Eine grundsätzlich bedeutsame Tatsachen- oder Rechtsfrage hat die Klägerin hier nicht ausformuliert. Sie sieht einen Verstoß gegen den Gleichheitssatz aus Art. 3 Abs. 1 GG durch einen Ausschluss vom Wohngeld darin, dass andere Geringverdiener bzw. Empfänger von staatlicher Unterstützung, die ihre Leistungen im vollem Umfang behalten dürften, gegenüber Beziehern von BAföG-Leistungen deshalb einen sachlich nicht gerechtfertigten Vorteil erführen, weil BAföG-Empfänger die Unterstützung nach dem Bundesausbildungsförderungsgesetz zur Hälfte lediglich als Darlehen erhielten.
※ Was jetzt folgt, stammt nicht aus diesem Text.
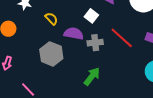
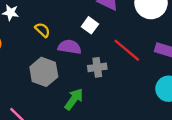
gray cross: (95, 43) -> (97, 67), moved
green arrow: (92, 76) -> (74, 99), moved

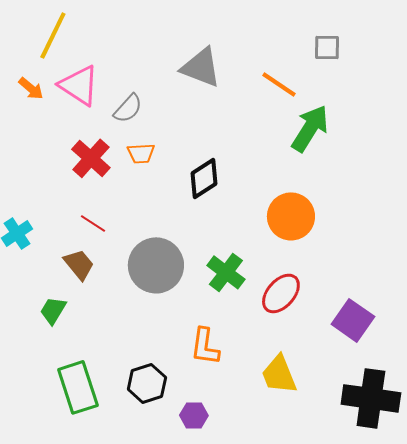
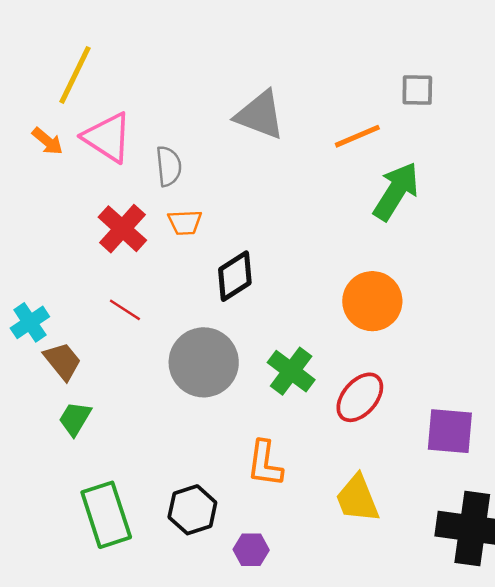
orange line: (279, 84) -> (357, 136), turned -57
gray semicircle: (128, 108) -> (169, 166), turned -48
black diamond: (204, 178) -> (235, 276), moved
brown trapezoid: (79, 264) -> (62, 361), moved
purple square: (353, 320) -> (450, 431), turned -30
Anders als erforderlich setzt sich die Klägerin jedoch nicht mit den zu diesem Fragenkomplex bereits ergangenen Entscheidungen des Bundesverfassungsgerichts,

vgl. Beschlüsse vom 14.10.1997 - 1 BvL 5/89 -, BVerfGE 96, 315 = juris, und - 1 BvL 5/93 -, BVerfGE 96, 330 = juris,

auseinander. Im letztgenannten Beschluss hat das Bundesverfassungsgericht entschieden, dass im Hinblick auf die gesetzliche Zielsetzung, Doppelleistungen nach dem Wohngeldgesetz einerseits und dem Ausbildungsförderungsrecht andererseits auszuschließen, selbst die ausschließlich darlehensweise Übernahme von Unterkunftskosten in den Jahren zwischen 1983 und 1990 bei gleichzeitigem Ausschluss von Wohngeld nicht gegen den Gleichheitssatz verstieß, auch wenn andere Sozialleistungsempfänger die Unterkunftskosten als Zuschuss erhielten. Dabei hat das Bundesverfassungsgericht auf die besondere Lebenssituation des Personenkreises abgestellt, der nach dem Erwerb der Allgemeinen Hochschulreife mit der Aufnahme eines Studiums erstmals eine Berufsausbildung aufnimmt und mit dem Abschluss der aus öffentlichen Mitteln unterstützten Ausbildung seine Chancen auf dem Arbeitsmarkt deutlich verbessert sowie typischerweise mit einem höheren Einkommen rechnen darf. In seinem Beschluss vom selben Tage - 1 BvL 5/89 -, BVerfGE 96, 315 = juris, hat das Bundesverfassungsgericht demgegenüber für die Personengruppe der seit längerem Berufstätigen und nur berufsbegleitend Studierenden, deren Lebenssituation trotz der Aufnahme des Studiums nach wie vor von der Berufstätigkeit geprägt ist, angenommen, dass ein Ausschluss vom Wohngeld die Betroffenen gleichheitswidrig benachteiligt. Nach den zum gegenwärtigen Stand des Verfahrens verfügbaren Daten erscheint die Lebenssituation der 1995 geborenen Klägerin, die 2014 ihr duales Studium aufgenommen hat, hier eher der erstgenannten Personengruppe vergleichbar.

Die Kostenentscheidung folgt aus § 154 Abs. 2 VwGO.

Die Streitwertfestsetzung folgt aus §§ 47 Abs. 1 und 3, 52 Abs. 1 des Gerichtskostengesetzes (GKG).

Dieser Beschluss ist unanfechtbar (§ 152 Abs. 1 VwGO, §§ 68 Abs. 1 Satz 5, 66 Abs. 3 Satz 3 GKG).